Updated On: 20 June, 2021 07:31 AM IST | Mumbai | Sonia Lulla
Film on skateboarding courts controversy as activist Reinhard says it’s based on her life; Skater Girl director Makijany asserts it draws from stories across India

A still from Skater Girl
Days after the release of the Netflix film, `Skater Girl`, Ulrike Reinhard found her inbox flooded with congratulatory messages. The German social activists’ work in enabling Asha Gond—an underprivileged resident of Janwaar, whose inspirational stories of overcoming odds to pursue her love for skating—has been lauded for years, and netizens could draw parallels between her life story, and what unfolded on screen.

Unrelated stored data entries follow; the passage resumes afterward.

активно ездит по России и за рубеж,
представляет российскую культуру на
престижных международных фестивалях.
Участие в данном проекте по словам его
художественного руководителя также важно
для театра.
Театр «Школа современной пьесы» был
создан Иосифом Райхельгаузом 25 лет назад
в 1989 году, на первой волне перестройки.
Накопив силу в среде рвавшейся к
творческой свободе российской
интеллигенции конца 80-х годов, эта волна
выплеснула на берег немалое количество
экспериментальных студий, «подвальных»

But, Reinhard doesn’t find herself rejoicing the release of debutante director Manjari Makijany’s film. She laments the fact that the makers went ahead and made it, despite her fall-out with them. “[I was told] that it was based on my life. They had also told me it was based on a girl, which was obviously Asha, given that she was the person I would talk about to them. The filmmaker says it is not based on this story, but there is no other instance of a foreigner coming to a rural village, building a skatepark, and working with the community,” says Reinhard of the character Jessica, played by Amy Maghera. “But, Jessica’s story is my own,” argues Makijany, an LA resident of Indian heritage, who built a skating park in Rajasthan, ahead of the shooting of the film. She further argues that it was the unit instead that found themselves revisiting their association with Reinhard after they began to question her “credibility”.